= Positive illusions =

Unrealistically favorable attitudes

Positive illusions are unrealistically favorable attitudes that people have towards themselves or to people that are close to them. Positive illusions are a form of self-deception or self-enhancement that feel good, maintain self-esteem, or avoid discomfort, at least in the short term. There are three general forms: inflated assessment of one's own abilities, unrealistic optimism about the future, and an illusion of control. The term "positive illusions" originates in a 1988 paper by Shelley E. Taylor and Jonathon D. Brown. Taylor and Brown's model of mental health maintains that certain positive illusions are highly prevalent in normal thought and predictive of criteria traditionally associated with mental health.

There are controversies about the extent to which people reliably demonstrate positive illusions, as well as whether these illusions are beneficial to the people who have them.

==Types==
In the above-average effect, people regard themselves more positively than they regard others and less negatively than others regard them. Positive attributes are judged to be more descriptive of themselves than of an average person, whereas negative ones are judged to be less descriptive of themselves than of an average person. Despite the fact that it is statistically impossible for most people to be superior to their peers, rather than being equally aware of ones strengths and weaknesses, people are more aware of their strengths and not very aware of their weaknesses.
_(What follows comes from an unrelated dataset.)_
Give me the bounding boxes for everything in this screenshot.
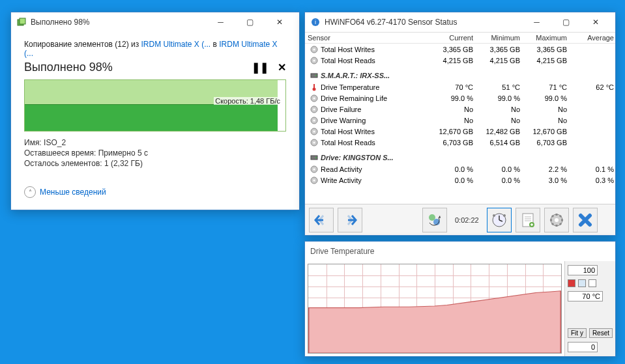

This effect has been widely recognized across traits and abilities including the different abilities of driving, parenting, leadership, teaching, ethics, and general health. This effect is also evident in memory; most people also tend to perceive their ability to remember as better than it actually is.
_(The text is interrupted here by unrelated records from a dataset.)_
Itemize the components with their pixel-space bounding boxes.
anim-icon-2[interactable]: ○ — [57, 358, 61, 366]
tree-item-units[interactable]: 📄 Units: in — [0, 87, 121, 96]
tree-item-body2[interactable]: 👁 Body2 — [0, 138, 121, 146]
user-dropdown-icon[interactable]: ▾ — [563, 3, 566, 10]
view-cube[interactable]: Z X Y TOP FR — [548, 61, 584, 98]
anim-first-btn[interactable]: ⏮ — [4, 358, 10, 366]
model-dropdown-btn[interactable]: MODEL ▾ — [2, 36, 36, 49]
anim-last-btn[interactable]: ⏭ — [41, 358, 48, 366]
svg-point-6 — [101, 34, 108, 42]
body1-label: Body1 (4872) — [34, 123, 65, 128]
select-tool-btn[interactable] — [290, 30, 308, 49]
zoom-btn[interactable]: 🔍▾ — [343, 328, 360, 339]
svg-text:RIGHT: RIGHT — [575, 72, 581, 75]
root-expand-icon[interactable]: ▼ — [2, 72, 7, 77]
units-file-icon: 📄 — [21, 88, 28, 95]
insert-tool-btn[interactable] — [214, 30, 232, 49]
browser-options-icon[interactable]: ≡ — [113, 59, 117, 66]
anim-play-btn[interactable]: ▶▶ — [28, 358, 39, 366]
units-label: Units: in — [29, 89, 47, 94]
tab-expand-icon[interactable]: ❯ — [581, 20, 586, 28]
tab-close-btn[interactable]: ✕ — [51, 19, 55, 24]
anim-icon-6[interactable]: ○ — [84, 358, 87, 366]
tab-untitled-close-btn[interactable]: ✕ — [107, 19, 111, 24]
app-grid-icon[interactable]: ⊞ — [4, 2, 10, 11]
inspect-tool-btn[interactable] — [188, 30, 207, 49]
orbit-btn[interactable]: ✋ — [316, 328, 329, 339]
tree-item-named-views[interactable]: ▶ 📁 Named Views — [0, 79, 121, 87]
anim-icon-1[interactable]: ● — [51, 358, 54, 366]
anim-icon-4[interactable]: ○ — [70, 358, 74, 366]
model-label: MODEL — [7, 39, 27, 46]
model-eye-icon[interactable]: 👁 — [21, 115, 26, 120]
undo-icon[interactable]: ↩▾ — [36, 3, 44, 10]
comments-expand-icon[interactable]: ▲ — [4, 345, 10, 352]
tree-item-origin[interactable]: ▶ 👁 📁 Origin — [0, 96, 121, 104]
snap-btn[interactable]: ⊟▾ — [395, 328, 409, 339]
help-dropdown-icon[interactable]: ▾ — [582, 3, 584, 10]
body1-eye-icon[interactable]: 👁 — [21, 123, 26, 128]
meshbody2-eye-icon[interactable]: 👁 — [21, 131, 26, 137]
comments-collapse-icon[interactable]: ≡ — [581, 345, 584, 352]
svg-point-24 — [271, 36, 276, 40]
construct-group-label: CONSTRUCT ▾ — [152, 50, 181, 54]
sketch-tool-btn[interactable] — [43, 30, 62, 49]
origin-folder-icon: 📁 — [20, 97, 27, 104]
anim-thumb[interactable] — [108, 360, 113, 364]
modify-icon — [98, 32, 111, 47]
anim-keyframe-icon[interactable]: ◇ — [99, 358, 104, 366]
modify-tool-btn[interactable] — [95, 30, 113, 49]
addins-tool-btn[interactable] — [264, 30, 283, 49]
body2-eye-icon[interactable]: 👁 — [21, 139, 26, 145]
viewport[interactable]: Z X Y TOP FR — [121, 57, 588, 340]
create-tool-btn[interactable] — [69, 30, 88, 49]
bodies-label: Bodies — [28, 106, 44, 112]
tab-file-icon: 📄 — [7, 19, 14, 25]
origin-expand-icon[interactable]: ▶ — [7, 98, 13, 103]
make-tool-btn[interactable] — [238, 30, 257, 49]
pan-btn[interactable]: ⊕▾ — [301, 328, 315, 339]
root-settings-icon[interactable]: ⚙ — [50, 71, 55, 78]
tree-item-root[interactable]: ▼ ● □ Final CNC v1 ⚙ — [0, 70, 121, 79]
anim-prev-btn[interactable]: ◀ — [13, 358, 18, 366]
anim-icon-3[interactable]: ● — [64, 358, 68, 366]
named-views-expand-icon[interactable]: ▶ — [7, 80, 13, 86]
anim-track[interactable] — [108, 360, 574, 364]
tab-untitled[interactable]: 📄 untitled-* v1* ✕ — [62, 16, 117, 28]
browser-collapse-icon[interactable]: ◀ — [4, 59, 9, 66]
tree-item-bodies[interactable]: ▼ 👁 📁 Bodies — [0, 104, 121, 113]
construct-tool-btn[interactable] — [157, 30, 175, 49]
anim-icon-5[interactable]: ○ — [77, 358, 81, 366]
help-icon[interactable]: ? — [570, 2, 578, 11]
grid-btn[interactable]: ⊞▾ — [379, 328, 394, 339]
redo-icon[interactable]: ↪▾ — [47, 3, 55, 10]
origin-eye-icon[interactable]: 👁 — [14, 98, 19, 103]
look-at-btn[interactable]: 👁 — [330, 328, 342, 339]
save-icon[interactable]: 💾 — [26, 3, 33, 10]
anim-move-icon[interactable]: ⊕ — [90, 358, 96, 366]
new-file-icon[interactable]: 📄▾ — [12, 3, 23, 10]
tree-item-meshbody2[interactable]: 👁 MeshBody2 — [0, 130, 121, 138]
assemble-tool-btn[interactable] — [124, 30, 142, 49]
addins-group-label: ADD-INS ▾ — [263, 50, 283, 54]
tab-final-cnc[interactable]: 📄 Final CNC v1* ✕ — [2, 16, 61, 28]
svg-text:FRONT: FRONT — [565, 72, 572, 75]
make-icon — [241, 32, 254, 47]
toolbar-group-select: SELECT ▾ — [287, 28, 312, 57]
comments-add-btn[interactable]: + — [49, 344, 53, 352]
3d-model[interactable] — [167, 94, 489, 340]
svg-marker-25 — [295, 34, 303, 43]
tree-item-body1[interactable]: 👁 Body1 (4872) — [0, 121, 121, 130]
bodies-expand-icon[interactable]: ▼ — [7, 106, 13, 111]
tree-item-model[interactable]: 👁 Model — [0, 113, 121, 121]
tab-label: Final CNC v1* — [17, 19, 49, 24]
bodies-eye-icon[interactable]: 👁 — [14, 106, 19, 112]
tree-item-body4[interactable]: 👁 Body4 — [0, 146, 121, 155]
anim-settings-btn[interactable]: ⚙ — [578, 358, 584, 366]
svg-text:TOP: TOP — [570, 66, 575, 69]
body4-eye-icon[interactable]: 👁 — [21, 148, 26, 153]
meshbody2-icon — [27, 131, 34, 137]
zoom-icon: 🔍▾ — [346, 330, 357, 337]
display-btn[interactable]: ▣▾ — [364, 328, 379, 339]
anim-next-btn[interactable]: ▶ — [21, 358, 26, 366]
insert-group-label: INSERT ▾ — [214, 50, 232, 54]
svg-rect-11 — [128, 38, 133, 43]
The illusion of control is an exaggerated assessment of the individual's personal control over environmental circumstances such as the roll of dice or flip of coin.

Optimism bias is a tendency for people to overestimate their likelihood of experiencing a wide variety of pleasant events, such as enjoying their first job or having a gifted child, and somewhat underestimate their risk of succumbing to negative events, such as getting divorced or falling victim to a chronic disease. This illusory nature of optimism is also evident in peoples' under-estimation of the time taken for a variety of tasks.

==Origins==
Like many forms of human perception, self-perception is prone to illusion. Positive illusions have been commonly understood as one of the apparent effects of self-enhancement, a desire to maximize the positivity of one's self-views and a function of boosting self-esteem. It might be due to the desire to see oneself more favorably relative to one's peers. These kinds of self-serving attributions seemed to be displayed by positive self-viewers only. In fact, the negative-viewers were found to display the opposite pattern. Research suggests that there may be some genetic contributions to the ability of developing positive illusions. Early environment also plays an important role, in which people are more able to develop these positive beliefs in nurturing environments than in harsh ones.

Alternative explanations involve dimensions like the easiness and commonness of the tasks. In addition, tasks that shifted attention from the self to the comparative target would stop people overly optimising.

The cultural prevalence also has a significant role in positive illusions. Although it is easy to document positive illusions in individualistic Western cultures, people in collectivist East Asian cultures are much less likely to self-enhance and, indeed, are often self-effacing instead.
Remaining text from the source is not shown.